Rhythms, as Edensor observes, “are essentially dynamic, part of the multiplicity of flows that emanate from, pass through and centre upon place, and contribute to its situated dynamics” ([3], p. 3). The rhythms that make the non-place of the island what it is are, of course, particular to its own situated dynamics. They are also particular to my own situatedness as an embodied subject, rhythmanalyst, autoethnographer, (deep) cartographer, or whatever other label we might choose to affix; the point being that the institutional and individual habitus of the body plays a key part in determining, feeling, intuiting, interpreting, mapping, collecting, assembling, or listening in to the rhythms that constitute the island’s observable islandness. Gottschalk and Salvaggio argue that non-places exhibit “distinctive temporal parameters that replicate, deviate from, or completely subvert those that typically organize everyday life” ([56], p. 16). While this is borne out by the analysis presented in this study, the timbre and rhythm that makes these temporal parameters distinctive are by no means uniform. The distinctiveness of non-places is not just on account of their constituent temporalities, but also of their heterogeneity. Although, by definition, non-places lack the social and symbolic embeddedness of anthropological places (and hence why they are typically defined in terms of their lack of heterogeneity and identity), when interrogated with the depth and rhythmanalytical precision required to draw out the temporal affects of these spaces, or, when recognising that “the soundscapes of non-places are also important stimulators of movement, interactions, and subjectivities” ([56], p. 27, emphasis in original), the extent to which there is often a distinctiveness and heterogeneity to speak of becomes that much more apparent.
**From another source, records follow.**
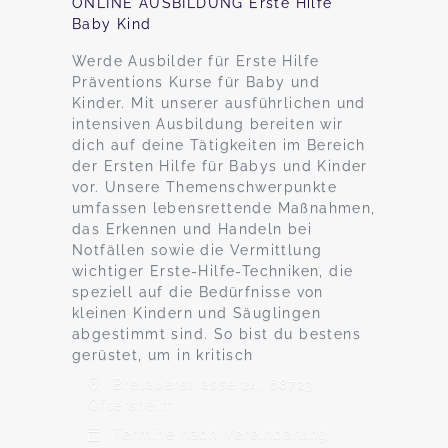
ONLINE AUSBILDUNG Erste Hilfe
Baby Kind
Werde Ausbilder für Erste Hilfe
Präventions Kurse für Baby und
Kinder. Mit unserer ausführlichen und
intensiven Ausbildung bereiten wir
dich auf deine Tätigkeiten im Bereich
der Ersten Hilfe für Babys und Kinder
vor. Unsere Themenschwerpunkte
umfassen lebensrettende Maßnahmen,
das Erkennen und Handeln bei
Notfällen sowie die Vermittlung
wichtiger Erste-Hilfe-Techniken, die
speziell auf die Bedürfnisse von
kleinen Kindern und Säuglingen
abgestimmt sind. So bist du bestens
gerüstet, um in kritisch
Brelauerstrasse 24, 68723
Oftersheim
Termine nach Vereinbarung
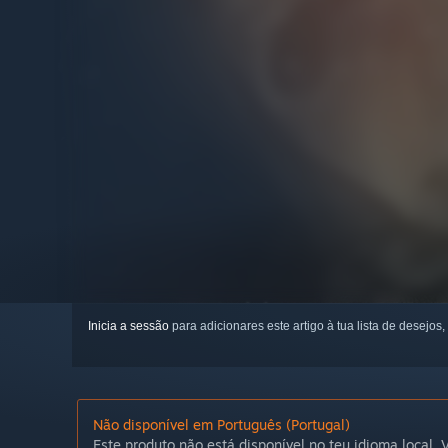
Inicia a sessão
para adicionares este artigo à tua lista de desejos,
Não disponível em Português (Portugal)
Este produto não está disponível no teu idioma local. V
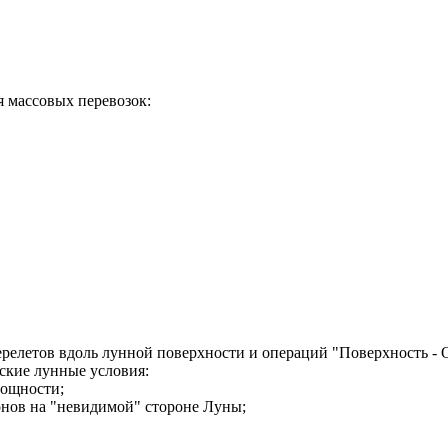
я массовых перевозок:
релетов вдоль лунной поверхности и операций "Поверхность - О
ские лунные условия:
мощности;
онов на "невидимой" стороне Луны;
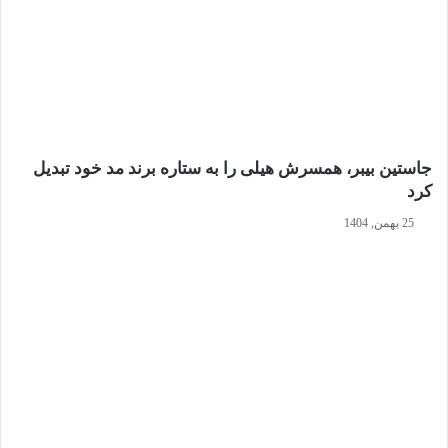
جاستین بیبر، همسرش هیلی را به ستاره برند مد خود تبدیل
کرد
25 بهمن, 1404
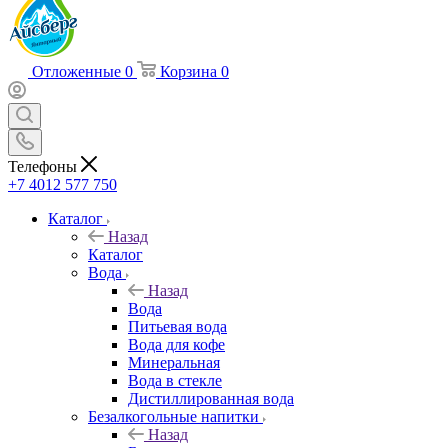
Отложенные
0
Корзина
0
Телефоны
+7 4012 577 750
Каталог
Назад
Каталог
Вода
Назад
Вода
Питьевая вода
Вода для кофе
Минеральная
Вода в стекле
Дистиллированная вода
Безалкогольные напитки
Назад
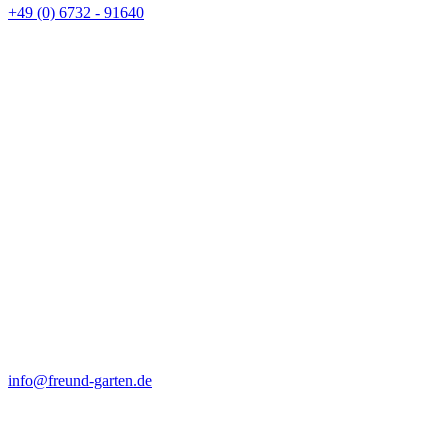
+49 (0) 6732 - 91640
info@freund-garten.de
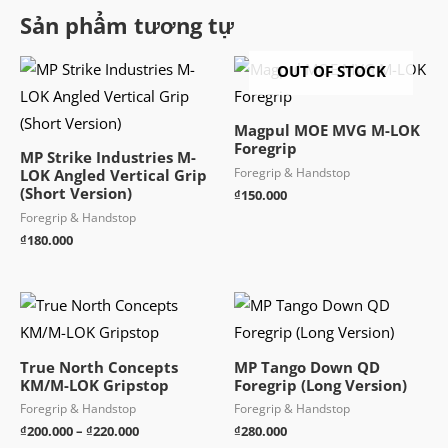
Sản phẩm tương tự
OUT OF STOCK
Magpul MOE MVG M-LOK
Foregrip
MP Strike Industries M-
Foregrip & Handstop
LOK Angled Vertical Grip
(Short Version)
₫
150.000
Foregrip & Handstop
₫
180.000
True North Concepts
MP Tango Down QD
KM/M-LOK Gripstop
Foregrip (Long Version)
Foregrip & Handstop
Foregrip & Handstop
Khoảng
₫
200.000
–
₫
220.000
₫
280.000
giá:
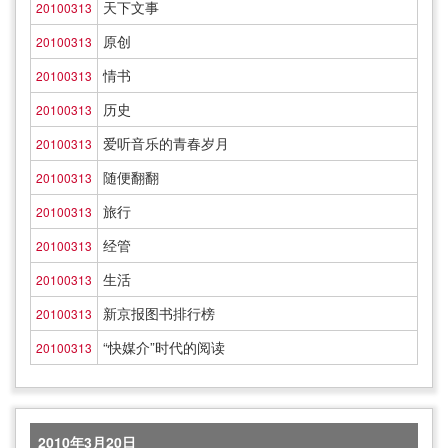
天下文事
20100313
原创
20100313
情书
20100313
历史
20100313
爱听音乐的青春岁月
20100313
随便翻翻
20100313
旅行
20100313
经管
20100313
生活
20100313
新京报图书排行榜
20100313
“快媒介”时代的阅读
20100313
2010年3月20日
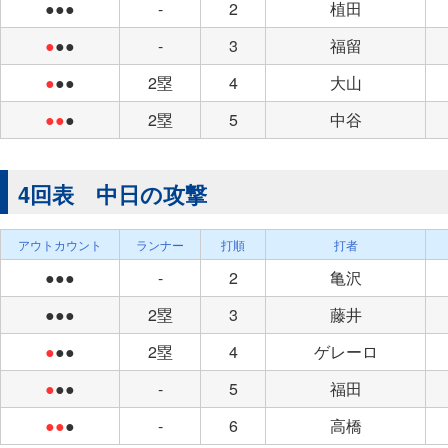
●●●
-
2
植田
●
●●
-
3
福留
●
●●
2塁
4
大山
●●
●
2塁
5
中谷
4回表 中日の攻撃
アウトカウント
ランナー
打順
打者
●●●
-
2
亀沢
●●●
2塁
3
藤井
●
●●
2塁
4
ゲレーロ
●
●●
-
5
福田
●●
●
-
6
高橋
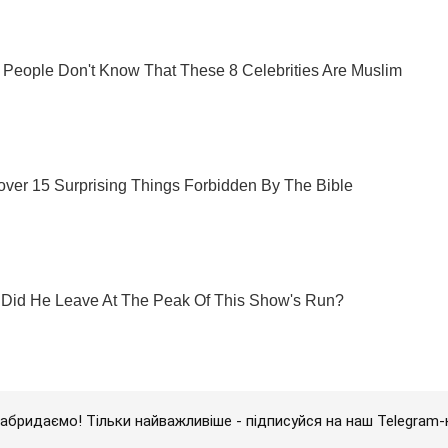
абридаємо! Тільки найважливіше - підписуйся на наш Telegram-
In this respect, a titular focus on the “rhythm of non-places” should not be construed as an attempt to refine a spatial taxonomy to which I am ascribing a transferable set of “defining” characteristics. Such an objective would be almost as reductionist and questionable as that which set about exploring the “rhythm of places”. Which places? When? Whose rhythms? How are they measured? To what ends? These are all questions that can just as readily be posed of non-places. Instead of subscribing to an excessively rigid application of the concept (at the expense of fine-grained, ethnographic and performative insights) a more instructive approach is to acknowledge the dialectical configuration that makes spaces such as a motorway island what they are in relation to places that are routinely encountered (and thus more likely to be invested with symbolic meaning and structures of identity). The question that is jostling for attention is not what makes places non-places (a rather well-trodden and near-exhausted line of enquiry) but rather what it is that makes non-places places. To which, of course, the provisional answer is: people.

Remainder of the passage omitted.